You can’t design a neighbourhood, because then it will look designed. It has to be a combination of design, and accident. The accidents have to be based on a diversity of wealth. There is an area in New York called Battery Park City, and all the buildings were designed where they go well together, and they came down to the design commission because they wanted to put up their own decorative street signs, instead of the standard New York City street signs. They made the whole community look like they were in the suburbs – like, why would you want to live in New York City? Just move to Westchester with these stupid things. That’s a group of people that came together and they all have the same amount of wealth because they were all living in this development across the West Side Highway from Downtown, and they made this enclave that was a horror. If they had a more diverse community, they would have never done something so silly. The minute you try and ensure perfection, you’ve made something pretty horrid.

 

There was a very famous suburb on the outskirts of New York, called Levittown, and all the houses were exactly the same and built in the 50s. Over time the trees grew up, and began hiding the houses. Then people started adding to the houses. People moved in and out and some people put towers on it, and other crazy things. And now it’s a terrific neighbourhood, because human beings will not stand for that type of regiment. Over time they will rebel.

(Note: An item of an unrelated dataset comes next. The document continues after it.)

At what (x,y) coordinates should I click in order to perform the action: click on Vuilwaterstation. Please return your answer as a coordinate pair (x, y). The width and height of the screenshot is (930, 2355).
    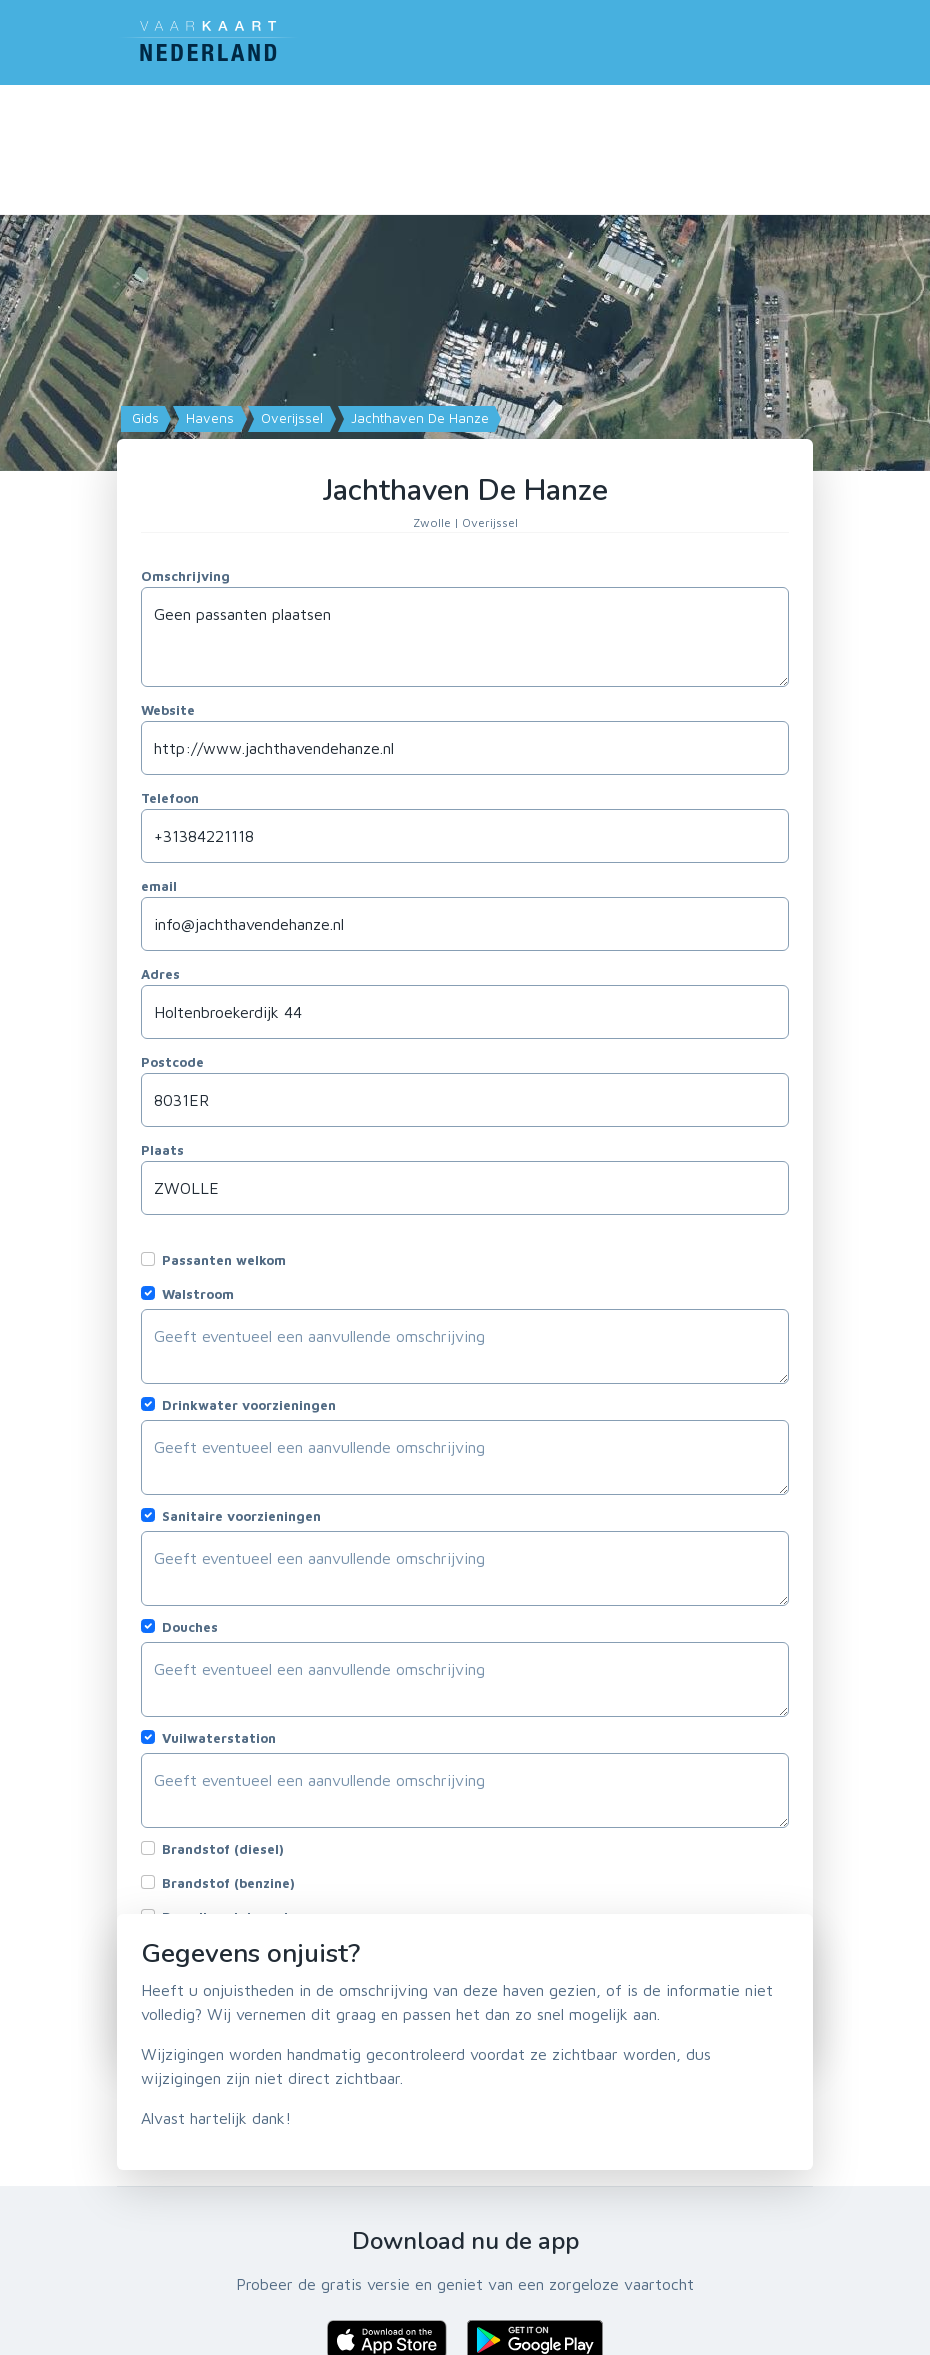     Looking at the image, I should click on (219, 1738).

Designers just line the way with their accidents.

 

Levittown, 1960. Source: Levittown Public Library

What is your criteria for pro-bono work?

 

I have three criteria, it has to be:

 

  1. Something that I’m interested in that I can make better, and have a lot of creative freedom with
  2. Something where I elevate a certain type of work – by agreeing to do it for free, I have the ability to do something that is going to be widely seen that elevates an area.
  3. Something I just simply believe in and want to see done.

 

Can you give an example?

 

The Public Theatre has been completely free for the past ten years, but that’s my lab. That’s where I experiment and discover things. Something I donated that was completely a gift to New York City was the Parks Department signage. They didn't have any budget to develop signage for the entire city. I’m not talking about the parks funded by the wealthy, just the public parks. I can do it, so I did. They are still rolling it out very slowly, they don’t have a lot of money, but that was something I did as a gift. I wouldn’t say it was a pro-bono project, it was a gift – here you go, fix it up.

 

The third one that was sort of accidental that I ended up getting paid for later was Shake Shack. I did the identity for them because it was across the street from Pentagram, but what was great about it was this architect named  James Wines, a really wonderful architect, had done a structure that was really unusual for a fast food place, so I could supply graphics that were unusual for a fast food place. So that changed the perception of what your expectations are for a hamburger stand – so that was great. Those sorts of things are the right things to do.

 

Shake Shack identity

Outside of graphics, where does design have the strongest thing to create change?

 

Obviously in transportation, and in the sort of things that improve the quality of life: environmentally, in buildings, in prefab housing, in areas where human beings need to have a better existence, being able to design better public spaces and parks. All those things really matter.

 

You said you keep going because you like to believe you haven’t created your best work. How do you know when you’ve done it?

 

I’ll probably never know. The point isn’t to have done it, because if you’ve done it, you’re done.